Essentially, a user would describe many similar jobs with a single script using a job-array syntax and submit it to the scheduler. The scheduler then invokes many run instances by passing a slightly different parameter set and environment.

The core parameter of job array is the index value of the job array. It is somewhat analogous to MPI rank, and as such the scheduler passes the rank of the current job invocation within the submitted job array. Using this runtime index value, the job script can differentiate what each job must do (e.g., change the current working directory where job-specific input data resides).

All of the schedulers that support job array provide ways to describe a non-unit stride in the index space and some advanced ones also provide ways to throttle the number of concurrent jobs to run.
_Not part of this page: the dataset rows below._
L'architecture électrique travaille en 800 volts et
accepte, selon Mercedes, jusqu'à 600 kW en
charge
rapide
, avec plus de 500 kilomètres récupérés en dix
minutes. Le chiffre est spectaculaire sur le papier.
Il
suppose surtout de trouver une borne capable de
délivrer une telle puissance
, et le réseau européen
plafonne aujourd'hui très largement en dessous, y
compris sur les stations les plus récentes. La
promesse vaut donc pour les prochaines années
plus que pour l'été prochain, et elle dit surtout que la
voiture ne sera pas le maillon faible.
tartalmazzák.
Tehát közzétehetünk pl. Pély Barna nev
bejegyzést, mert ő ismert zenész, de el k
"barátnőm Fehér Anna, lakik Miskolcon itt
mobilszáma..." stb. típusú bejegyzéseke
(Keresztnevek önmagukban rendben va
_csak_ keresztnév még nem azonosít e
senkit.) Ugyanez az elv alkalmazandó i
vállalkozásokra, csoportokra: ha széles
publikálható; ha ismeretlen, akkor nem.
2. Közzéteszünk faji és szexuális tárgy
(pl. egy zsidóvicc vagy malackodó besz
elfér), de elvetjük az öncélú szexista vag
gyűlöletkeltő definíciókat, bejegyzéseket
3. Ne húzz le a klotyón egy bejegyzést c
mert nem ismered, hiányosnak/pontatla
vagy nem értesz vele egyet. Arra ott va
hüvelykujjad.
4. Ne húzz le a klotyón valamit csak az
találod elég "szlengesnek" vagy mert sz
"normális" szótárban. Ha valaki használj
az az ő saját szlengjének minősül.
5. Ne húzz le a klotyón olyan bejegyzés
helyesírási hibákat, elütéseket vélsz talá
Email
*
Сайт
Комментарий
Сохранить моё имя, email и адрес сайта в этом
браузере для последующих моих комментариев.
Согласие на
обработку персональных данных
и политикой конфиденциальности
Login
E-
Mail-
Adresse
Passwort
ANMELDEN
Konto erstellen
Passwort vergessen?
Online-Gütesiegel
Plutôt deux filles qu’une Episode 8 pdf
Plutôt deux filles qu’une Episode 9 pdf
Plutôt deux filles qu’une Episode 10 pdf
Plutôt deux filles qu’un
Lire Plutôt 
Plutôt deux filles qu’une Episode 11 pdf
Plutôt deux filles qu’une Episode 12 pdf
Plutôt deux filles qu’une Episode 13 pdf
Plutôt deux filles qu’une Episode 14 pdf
However, the job-array approach falls short of addressing the technical challenges presented by UQ workload. The main issue is that job array is too static and thus inflexible to handle the dynamism required by today's UQ load. For example, UQ workload may require more sampling points (and thus more jobs) to be added as some runs complete. UQP also need to re-run when a job fails and one cannot easily express this using job array. And this list goes on and on.

dongahn commented 8 years ago

Short-term Investigation

There are a set of short-term investigation steps within flux-sched to position us better to deal with the UQ challenges. A majority of them are what needs to be done anyway as part of our next step (e.g., performance analysis and tuning for flux-sched). The effort is desired to result in quantifiable benefits against other approaches and should streamline other longer-term efforts.

Short-term study plan:

Streamlining longer-term investigation:

dongahn commented 7 years ago

Most of the above has been investigated as part of our fully hierarchical scheduling research.